Figure 21. Motion capture of trees under wind.

These works are carried on in the context of the ANR project Chene-Roseau. The goal is to validate measurement tool from video to evaluate the risk of breaking of fruit trees under strong wind. Several experiments have been done in collaboration with INRA at Clermont-Ferrand (UMR PIAF). In parallel, a work on modal analysis of tree structure and its application to real-time animation had been developed and has been published at EG09 [6] .

Figure 22. Real-time animation of a thousands of trees using modal analysis.

Modeling motion capture data of human

Participants : Lionel Reveret, Maxime Tournier, Xiaomao Wu, Franck Hétroy.

Figure 23. Modeling motion capture data of human.

Works on mathematical modeling of quaternionic signals arising from motion capture have been investigate within the context of the ARC project Fantastik. These works have lead to two INRIA Research Report and one paper has been published at EG09 [13] . This paper has been awarded as one of the best three papers of the conference. Maxime Tournier has spent 6 months at the U. of McGill working with Paul Kry to integrate physical simulation into the statistical approach. A sparse statistical analysis of motion data has been investigated by Xiaomao Wu in collaboration with Maxime Tournier and Lionel Reveret. A paper has been published at the IEEE Computer Graphics and Applications journal [16] . Finally, works have been done on expressive facial animation with the Psychology Department of the University of Geneva. A journal paper is currently under preparation.

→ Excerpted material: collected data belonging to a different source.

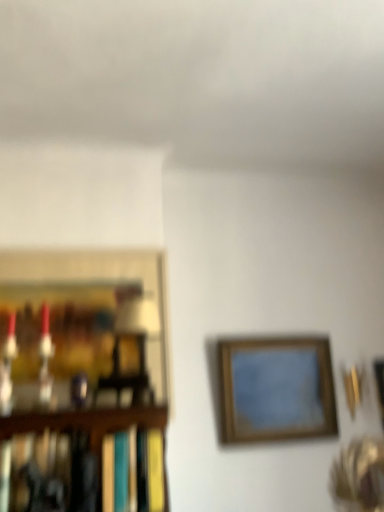 Question: In terms of height, does wooden frame at upper right, the third picture frame viewed from the left, look taller or shorter compared to wooden picture frame at left, which is counted as the 3th picture frame, starting from the right?

Choices:
 (A) short
 (B) tall

Answer: (A)

Question: Does point (380, 409) appear closer or farther from the camera than point (39, 289)?

Choices:
 (A) farther
 (B) closer

Answer: (A)

Question: Based on their relative distances, which object is nearer to the wooden framed picture at center, which is the second picture frame from right to left?

Choices:
 (A) wooden picture frame at left, which is counted as the 3th picture frame, starting from the right
 (B) hardcover book at left
 (C) wooden frame at upper right, the third picture frame viewed from the left

Answer: (C)

Question: Estimate the real-world distances between objects in this image. Which object is farther from the hardcover book at left?

Choices:
 (A) wooden frame at upper right, the third picture frame viewed from the left
 (B) wooden framed picture at center, which is the second picture frame from right to left
 (C) wooden picture frame at left, which is counted as the 3th picture frame, starting from the right

Answer: (A) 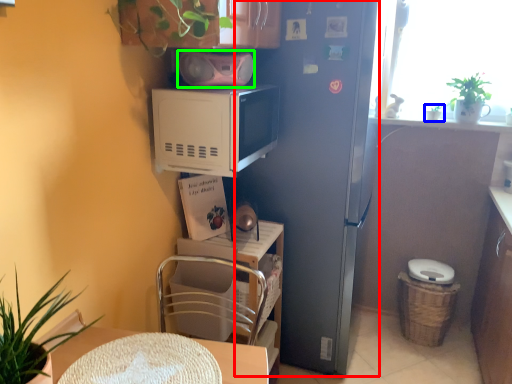 Question: Which object is the farthest from fridge (highlighted by a red box)? Choose among these: houseplant (highlighted by a blue box) or appliance (highlighted by a green box).

Choices:
 (A) houseplant
 (B) appliance

Answer: (A) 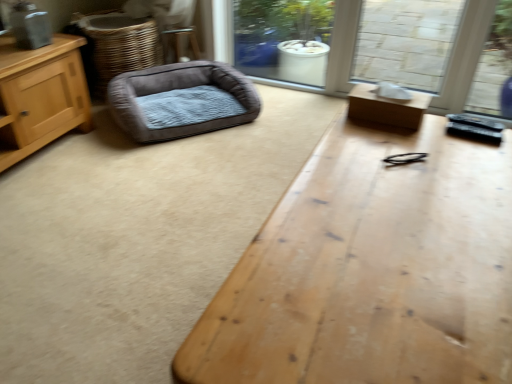 What do you see at coordinates (371, 270) in the screenshot?
I see `wooden table at center, the 1th table when ordered from bottom to top` at bounding box center [371, 270].

Measure the distance between wooden table at center, the 1th table when ordered from bottom to top, and camera.

A distance of 25.80 inches exists between wooden table at center, the 1th table when ordered from bottom to top, and camera.

What are the coordinates of `wooden table at center, the 1th table when ordered from bottom to top` in the screenshot? It's located at (371, 270).

Is velvet-like brown dog bed at left outside of brown woven basket at left?

Yes.

Consider the image. Is velvet-like brown dog bed at left shorter than brown woven basket at left?

Yes.

Which is more to the right, velvet-like brown dog bed at left or brown woven basket at left?

velvet-like brown dog bed at left is more to the right.

This screenshot has width=512, height=384. I want to click on basket located above the velvet-like brown dog bed at left (from the image's perspective), so click(x=117, y=46).

Consider the image. Is brown woven basket at left beside wooden table at center, the 1th table when ordered from bottom to top?

They are not placed beside each other.

Consider the image. Can you tell me how much brown woven basket at left and wooden table at center, which is the 2th table in top-to-bottom order, differ in facing direction?

They differ by 149 degrees in their facing directions.

From a real-world perspective, is brown woven basket at left above or below wooden table at center, the 1th table when ordered from bottom to top?

In terms of real-world spatial position, brown woven basket at left is below wooden table at center, the 1th table when ordered from bottom to top.

Is brown woven basket at left positioned with its back to wooden table at center, the 1th table when ordered from bottom to top?

No, wooden table at center, the 1th table when ordered from bottom to top, is not at the back of brown woven basket at left.

From the image's perspective, would you say velvet-like brown dog bed at left is shown under brown cardboard box at right, marked as the 1th table in a top-to-bottom arrangement?

No, from the image's perspective, velvet-like brown dog bed at left is not below brown cardboard box at right, marked as the 1th table in a top-to-bottom arrangement.

At what (x,y) coordinates should I click in order to perform the action: click on dog bed below the brown cardboard box at right, marked as the 1th table in a top-to-bottom arrangement (from a real-world perspective). Please return your answer as a coordinate pair (x, y). Image resolution: width=512 pixels, height=384 pixels. Looking at the image, I should click on (181, 100).

Is velvet-like brown dog bed at left turned away from brown cardboard box at right, marked as the 1th table in a top-to-bottom arrangement?

No, velvet-like brown dog bed at left is not facing away from brown cardboard box at right, marked as the 1th table in a top-to-bottom arrangement.

From a real-world perspective, is velvet-like brown dog bed at left located beneath brown cardboard box at right, positioned as the second table in bottom-to-top order?

Indeed, from a real-world perspective, velvet-like brown dog bed at left is positioned beneath brown cardboard box at right, positioned as the second table in bottom-to-top order.

Is wooden table at center, the 1th table when ordered from bottom to top, not close to velvet-like brown dog bed at left?

Yes, wooden table at center, the 1th table when ordered from bottom to top, and velvet-like brown dog bed at left are located far from each other.

From the image's perspective, would you say wooden table at center, which is the 2th table in top-to-bottom order, is shown under velvet-like brown dog bed at left?

Indeed, from the image's perspective, wooden table at center, which is the 2th table in top-to-bottom order, is shown beneath velvet-like brown dog bed at left.

Looking at this image, is wooden table at center, which is the 2th table in top-to-bottom order, behind velvet-like brown dog bed at left?

No, it is not.

From a real-world perspective, between wooden table at center, the 1th table when ordered from bottom to top, and velvet-like brown dog bed at left, who is vertically higher?

In real-world perspective, wooden table at center, the 1th table when ordered from bottom to top, is above.

From a real-world perspective, is wooden table at center, which is the 2th table in top-to-bottom order, located beneath brown cardboard box at right, marked as the 1th table in a top-to-bottom arrangement?

Yes.

Is wooden table at center, which is the 2th table in top-to-bottom order, positioned behind brown cardboard box at right, positioned as the second table in bottom-to-top order?

No, wooden table at center, which is the 2th table in top-to-bottom order, is closer to the camera.

What are the coordinates of `table behind the wooden table at center, the 1th table when ordered from bottom to top` in the screenshot? It's located at (387, 107).

Does point (433, 189) come behind point (389, 120)?

That is False.

Looking at this image, considering their positions, is brown cardboard box at right, positioned as the second table in bottom-to-top order, located in front of or behind wooden table at center, which is the 2th table in top-to-bottom order?

brown cardboard box at right, positioned as the second table in bottom-to-top order, is positioned farther from the viewer than wooden table at center, which is the 2th table in top-to-bottom order.

From the image's perspective, is brown cardboard box at right, positioned as the second table in bottom-to-top order, over wooden table at center, the 1th table when ordered from bottom to top?

Indeed, from the image's perspective, brown cardboard box at right, positioned as the second table in bottom-to-top order, is shown above wooden table at center, the 1th table when ordered from bottom to top.

Consider the image. Could you measure the distance between brown cardboard box at right, marked as the 1th table in a top-to-bottom arrangement, and wooden table at center, the 1th table when ordered from bottom to top?

16.15 inches.

Is wooden table at center, the 1th table when ordered from bottom to top, surrounded by brown cardboard box at right, positioned as the second table in bottom-to-top order?

No, wooden table at center, the 1th table when ordered from bottom to top, is not surrounded by brown cardboard box at right, positioned as the second table in bottom-to-top order.

What's the angular difference between velvet-like brown dog bed at left and wooden table at center, which is the 2th table in top-to-bottom order,'s facing directions?

The angle between the facing direction of velvet-like brown dog bed at left and the facing direction of wooden table at center, which is the 2th table in top-to-bottom order, is 143 degrees.

From the image's perspective, would you say velvet-like brown dog bed at left is positioned over wooden table at center, the 1th table when ordered from bottom to top?

Yes.

Consider the image. Is velvet-like brown dog bed at left thinner than wooden table at center, the 1th table when ordered from bottom to top?

Yes.

Considering the sizes of objects velvet-like brown dog bed at left and wooden table at center, the 1th table when ordered from bottom to top, in the image provided, who is taller, velvet-like brown dog bed at left or wooden table at center, the 1th table when ordered from bottom to top,?

Standing taller between the two is wooden table at center, the 1th table when ordered from bottom to top.

This screenshot has height=384, width=512. What are the coordinates of `basket above the velvet-like brown dog bed at left (from the image's perspective)` in the screenshot? It's located at (117, 46).

From a real-world perspective, which table is the 1st one above the brown woven basket at left? Please provide its 2D coordinates.

[(371, 270)]

Based on their spatial positions, is brown woven basket at left or brown cardboard box at right, marked as the 1th table in a top-to-bottom arrangement, further from velvet-like brown dog bed at left?

brown cardboard box at right, marked as the 1th table in a top-to-bottom arrangement, lies further to velvet-like brown dog bed at left than the other object.

Based on their spatial positions, is wooden table at center, which is the 2th table in top-to-bottom order, or brown woven basket at left further from brown cardboard box at right, marked as the 1th table in a top-to-bottom arrangement?

Among the two, brown woven basket at left is located further to brown cardboard box at right, marked as the 1th table in a top-to-bottom arrangement.

When comparing their distances from brown cardboard box at right, positioned as the second table in bottom-to-top order, does velvet-like brown dog bed at left or wooden table at center, the 1th table when ordered from bottom to top, seem closer?

Among the two, wooden table at center, the 1th table when ordered from bottom to top, is located nearer to brown cardboard box at right, positioned as the second table in bottom-to-top order.

Which object lies further to the anchor point wooden table at center, which is the 2th table in top-to-bottom order, brown woven basket at left or brown cardboard box at right, positioned as the second table in bottom-to-top order?

The object further to wooden table at center, which is the 2th table in top-to-bottom order, is brown woven basket at left.

Looking at the image, which one is located closer to brown cardboard box at right, marked as the 1th table in a top-to-bottom arrangement, brown woven basket at left or velvet-like brown dog bed at left?

Based on the image, velvet-like brown dog bed at left appears to be nearer to brown cardboard box at right, marked as the 1th table in a top-to-bottom arrangement.

When comparing their distances from brown cardboard box at right, positioned as the second table in bottom-to-top order, does brown woven basket at left or wooden table at center, the 1th table when ordered from bottom to top, seem further?

Among the two, brown woven basket at left is located further to brown cardboard box at right, positioned as the second table in bottom-to-top order.

In the scene shown: Which object lies nearer to the anchor point velvet-like brown dog bed at left, brown cardboard box at right, marked as the 1th table in a top-to-bottom arrangement, or brown woven basket at left?

Among the two, brown woven basket at left is located nearer to velvet-like brown dog bed at left.

Looking at the image, which one is located closer to brown woven basket at left, wooden table at center, which is the 2th table in top-to-bottom order, or velvet-like brown dog bed at left?

velvet-like brown dog bed at left is positioned closer to the anchor brown woven basket at left.

The image size is (512, 384). In order to click on table between wooden table at center, which is the 2th table in top-to-bottom order, and velvet-like brown dog bed at left in the front-back direction in this screenshot , I will do `click(387, 107)`.

Where is `dog bed located between brown woven basket at left and brown cardboard box at right, positioned as the second table in bottom-to-top order, in the left-right direction`? Image resolution: width=512 pixels, height=384 pixels. dog bed located between brown woven basket at left and brown cardboard box at right, positioned as the second table in bottom-to-top order, in the left-right direction is located at coordinates pyautogui.click(x=181, y=100).

You are a GUI agent. You are given a task and a screenshot of the screen. Output one action in this format:
    pyautogui.click(x=<x>, y=<y>)
    Task: Click on the dog bed between wooden table at center, the 1th table when ordered from bottom to top, and brown woven basket at left, along the z-axis
    This screenshot has width=512, height=384.
    Given the screenshot: What is the action you would take?
    pyautogui.click(x=181, y=100)

The height and width of the screenshot is (384, 512). Find the location of `table located between wooden table at center, the 1th table when ordered from bottom to top, and brown woven basket at left in the depth direction`. table located between wooden table at center, the 1th table when ordered from bottom to top, and brown woven basket at left in the depth direction is located at coordinates (387, 107).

Figure 24. Motion compression using Principal Geodesic Analysis (PGA).

A project with Lionel Reveret and Franck Hétroy has been started on learning and modeling climbing gestures. A first data collection has been done with a 2nd year Ensimag student, Simon Courtemanche, involved in this project both as a computer scientist and a competitor in rock climbing. Simon Courtemanche is continuing this work for his M2R in Computer Graphics. This work is extended as a collaboration with Edmond Boyer from the PERCEPTION team.

Figure 25. Modeling rock climbing gestures.

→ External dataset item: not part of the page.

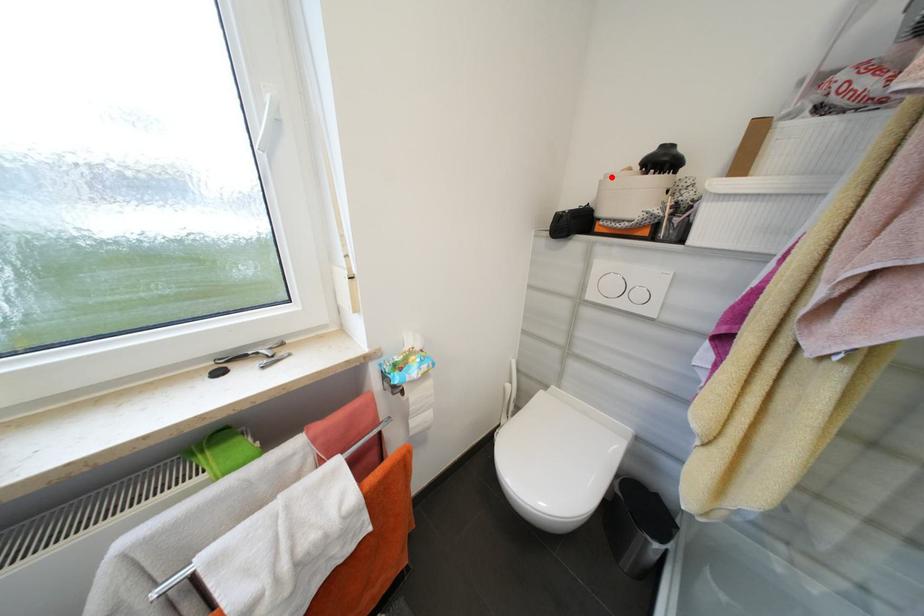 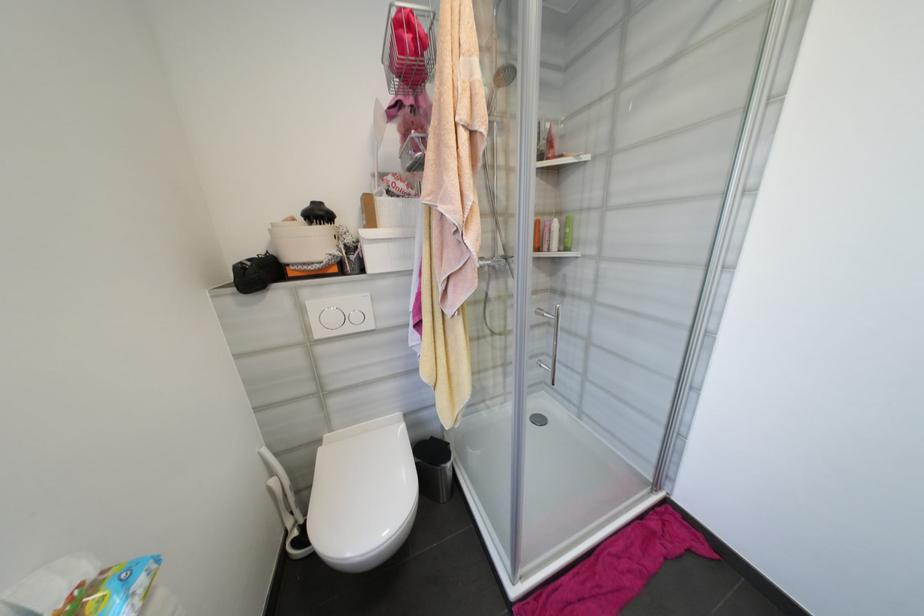 Where in the second image is the point corresponding to the highlighted location from the first image?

Processing animated meshes

Participants : Romain Arcila, Franck Hétroy.

Mesh animations, or sequences of meshes, represent a huge amount of data, especially when acquired from scans or videos. In collaboration with the university of Lyon (LIRIS lab), we address the problem of partitioning these sequences, in order to later be able to compress them. We started this year by developing a formalism to describe possible mesh sequences and mesh sequence segmentations [26] . We then proposed a first motion-based segmentation algorithm, which clusters mesh vertices into static, rigid or homogeneously stretched components (see figure 26 ). This technique will be presented at the WSCG 2010 conference.

Figure 26. Segmentation of a horse mesh sequence.